Adding fuel to the fire now is the fact that Maud is a wealthy woman. As Stanley can't wait to get his hands on her loot, he decides to help the situation along a little.
It would be unfair to give any plot details away. Suffice it to say that things don't turn out quite as he planned. Stanley is not an amiable character, but he doesn't actually murder Maud, and you can't help but feel a little sorry for him as he gets further and further out of his depth in convolutions of his own making. By the end he's suffering from a terrible eye twitch, and his mind is filled night and day by hordes of irrepressible crossword clues.
The person you feel most sorry for is Vera, who has soldiered on for years in her dull job at the dry-cleaner's, and spends her leisure hours caught between the two reprobates she shares her house with. But she asserts herself by the end, and we close with some hope that things will take a turn for the better in her case.

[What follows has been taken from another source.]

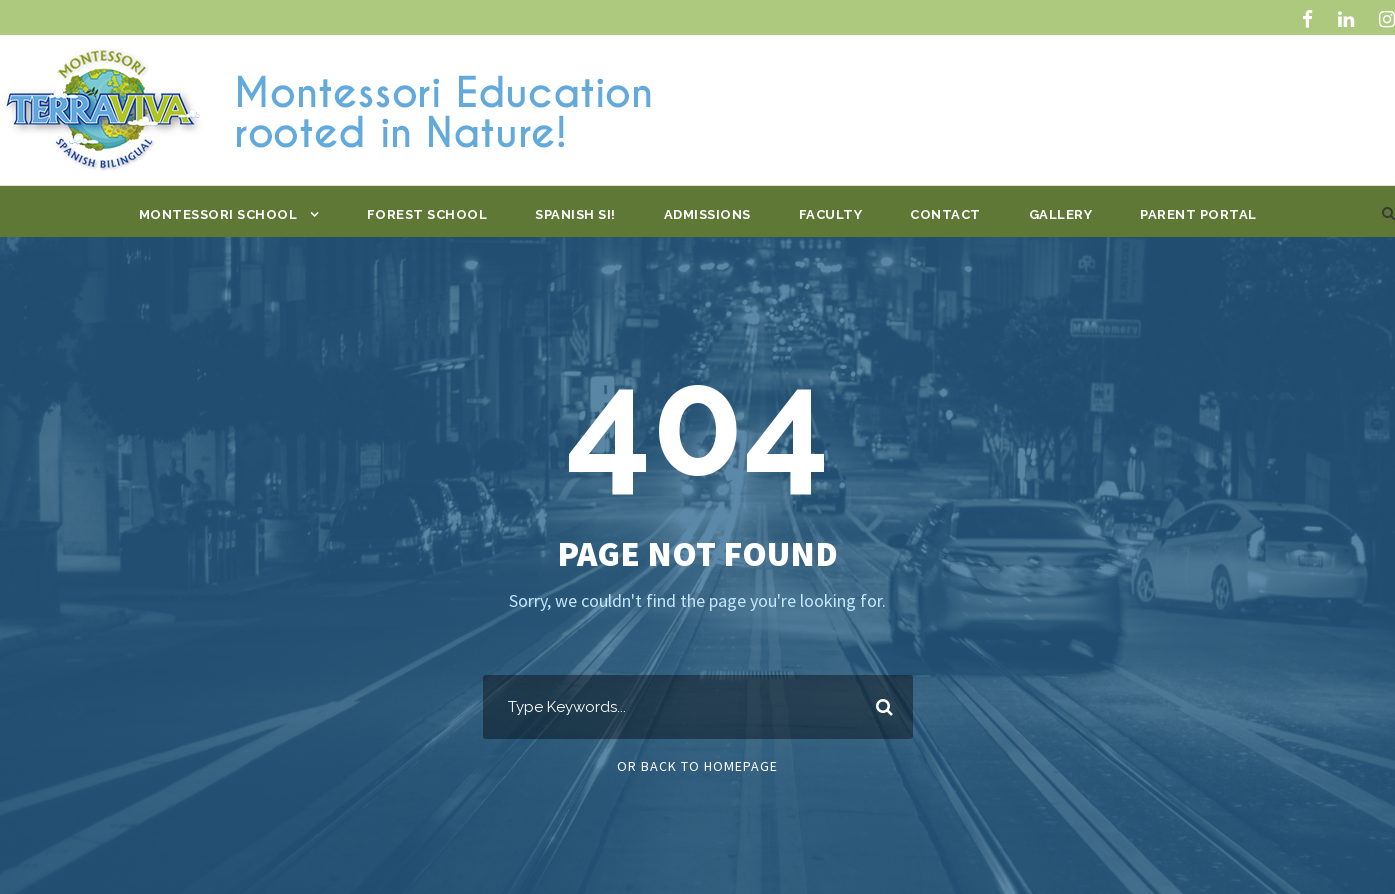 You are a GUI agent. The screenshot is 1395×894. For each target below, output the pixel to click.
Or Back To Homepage (697, 766)
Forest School (427, 214)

The reader/listener knows upfront what happens to Maud. Which is more than anyone else will know by the end. The little stunt Stanley pulled has blinded everyone else to the truth, and his situation at the close means he's unable to put the record straight. More broadly, not KNOWING is a big theme of this book. Maud, for example, goes to her grave not knowing a key fact about her dead husband. Life is cryptic, after all...
Because you don't have to guess whodunit (since you know), what you listen for is the twisty little psychological plot, and the social detail. I'm guessing it was set in the late 1960s. We have Vera looking forward to her mother's money (in the nicest possible way, now that she is already dead), so that she can buy a fridge (I remember the exciting advent of our family's first fridge in approximately the same era).
The other thing this book offers is humour. Surprisingly, perhaps, given its dark story and unlikeable characters. But the text is often funny, and the narrator did full justice to that element too.
A great listen, then, and you don't need to be on a bus to enjoy it.